TUNISIA
La solidarietà della Chiesa di Mazara del Vallo
“Padre Marek Rybinski, 34anni, membro della comunità dei Salesiani di Manouba (15 km. Da Tunisi), è stato ucciso nella mattinata di venerdì 18 febbraio. Il suo corpo è stato trovato, quasi decapitato, verso mezzogiorno in un magazzino della scuola non lontano da Tunisi dove era incaricato della contabilità.
Pista islamica? Nello stesso giorno l’arcivescovo di Tunisi, mons. Maroun Lahham, ha celebrato una messa in suffragio. Affidiamo padre Marek alla tenerezza di Dio e ci uniamo alla sofferenza e alla preghiera dei suoi cari”. Con questo stringato comunicato la curia arcivescovile di Tunisi ha dato la notizia della morte del religioso salesiano Marek Rybinski in Tunisia dal 2008. Nel corso della celebrazione mons. Lahham ha rivelato che la comunità salesiana aveva ricevuto la scorsa settimana una lettera con una croce uncinata che diceva: “consegnate il vostro denaro, sporchi ebrei, e andatevene”. Lo stesso arcivescovo, che oggi dovrebbe incontrare il premier Mohamed Ghannouchi, ha poi affermato che “le forze dell’ordine hanno rafforzato la protezione davanti alle chiese”. Fonti cattoliche locali hanno parlato di “diffusa paura tra i fedeli e le famiglie”. D’altra parte le modalità della morte sembrano riconducibili a quelle tipiche del fondamentalismo islamico. Ipotesi avvalorata dal fatto che gli oggetti personali del sacerdote non sono stati toccati, escludendo di fatto l’ipotesi della rapina. A tale riguardo proseguono le indagini della Polizia.
Condanna unanime. Il Ministero dell’Interno ha fermamente condannato questo atto omicida bollandolo come “terrorista” e ha fatto appello a tutti “i tunisini a dare prova di vigilanza ed ad aiutare a contrastare questi gravi crimini terroristici allo scopo di rafforzare la stabilità e di preservare le conquiste della rivoluzione”. Appresa la notizia dell’uccisione di don Rybinski, la Chiesa di Mazara del Vallo, anche nel ricordo della recente visita del vescovo Domenico Mogavero nella capitale della Tunisia, ha espresso, in una nota, “sentimenti di affettuosa vicinanza alla Chiesa sorella di Tunisi” ed ha invitato “le comunità cristiane della diocesi ad elevare preghiere di suffragio per il giovane missionario” auspicando, inoltre, che “le autorità tunisine si adoperino celermente perché possa essere fatta giustizia riguardo a questo atto di violenza nei riguardi di un uomo di Chiesa”.
La Chiesa in Tunisia.

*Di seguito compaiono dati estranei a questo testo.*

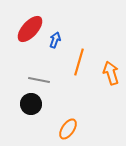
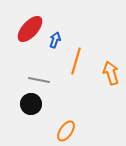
orange line: moved 3 px left, 1 px up
orange ellipse: moved 2 px left, 2 px down
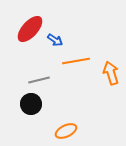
blue arrow: rotated 105 degrees clockwise
orange line: rotated 64 degrees clockwise
gray line: rotated 25 degrees counterclockwise
orange ellipse: rotated 30 degrees clockwise
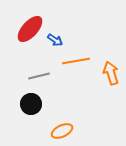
gray line: moved 4 px up
orange ellipse: moved 4 px left
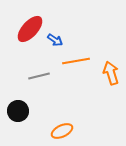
black circle: moved 13 px left, 7 px down
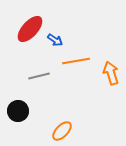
orange ellipse: rotated 20 degrees counterclockwise
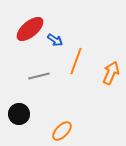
red ellipse: rotated 8 degrees clockwise
orange line: rotated 60 degrees counterclockwise
orange arrow: rotated 40 degrees clockwise
black circle: moved 1 px right, 3 px down
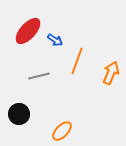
red ellipse: moved 2 px left, 2 px down; rotated 8 degrees counterclockwise
orange line: moved 1 px right
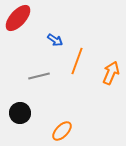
red ellipse: moved 10 px left, 13 px up
black circle: moved 1 px right, 1 px up
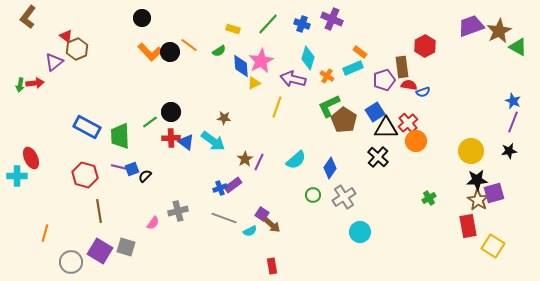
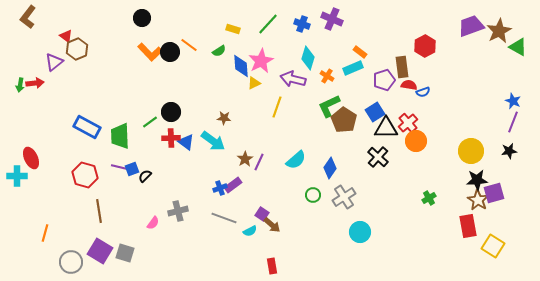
gray square at (126, 247): moved 1 px left, 6 px down
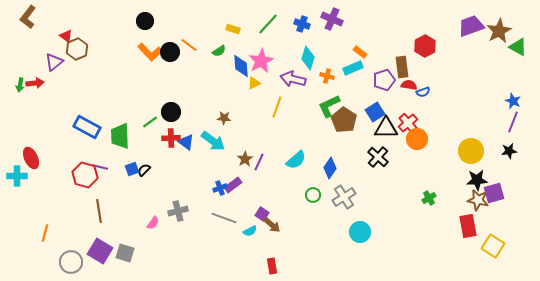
black circle at (142, 18): moved 3 px right, 3 px down
orange cross at (327, 76): rotated 16 degrees counterclockwise
orange circle at (416, 141): moved 1 px right, 2 px up
purple line at (119, 167): moved 19 px left
black semicircle at (145, 176): moved 1 px left, 6 px up
brown star at (478, 200): rotated 20 degrees counterclockwise
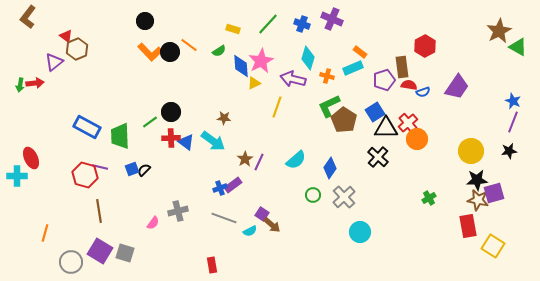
purple trapezoid at (471, 26): moved 14 px left, 61 px down; rotated 144 degrees clockwise
gray cross at (344, 197): rotated 10 degrees counterclockwise
red rectangle at (272, 266): moved 60 px left, 1 px up
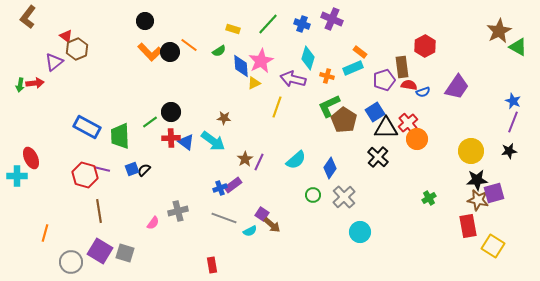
purple line at (100, 167): moved 2 px right, 2 px down
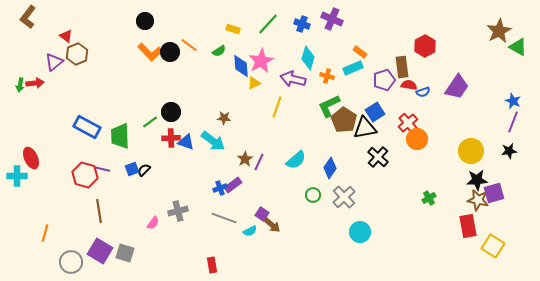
brown hexagon at (77, 49): moved 5 px down
black triangle at (386, 128): moved 21 px left; rotated 10 degrees counterclockwise
blue triangle at (186, 142): rotated 18 degrees counterclockwise
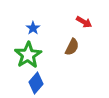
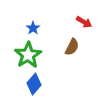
blue diamond: moved 2 px left, 1 px down
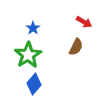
brown semicircle: moved 4 px right
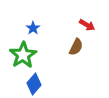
red arrow: moved 3 px right, 3 px down
green star: moved 5 px left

In Tunisia la presenza cattolica è stimata in circa 20 mila fedeli (su 10 milioni di persone), i sacerdoti sono 35, dei quali 28 sono religiosi, 126 le suore. Nel Paese esiste una sola diocesi, Tunisi, con 6 parrocchie. I cattolici sono impegnati in modo particolare nel campo educativo ed assistenziale. Particolarmente importante è l’ospedale “Saint Augustin”, operante a Tunisi dal 1933.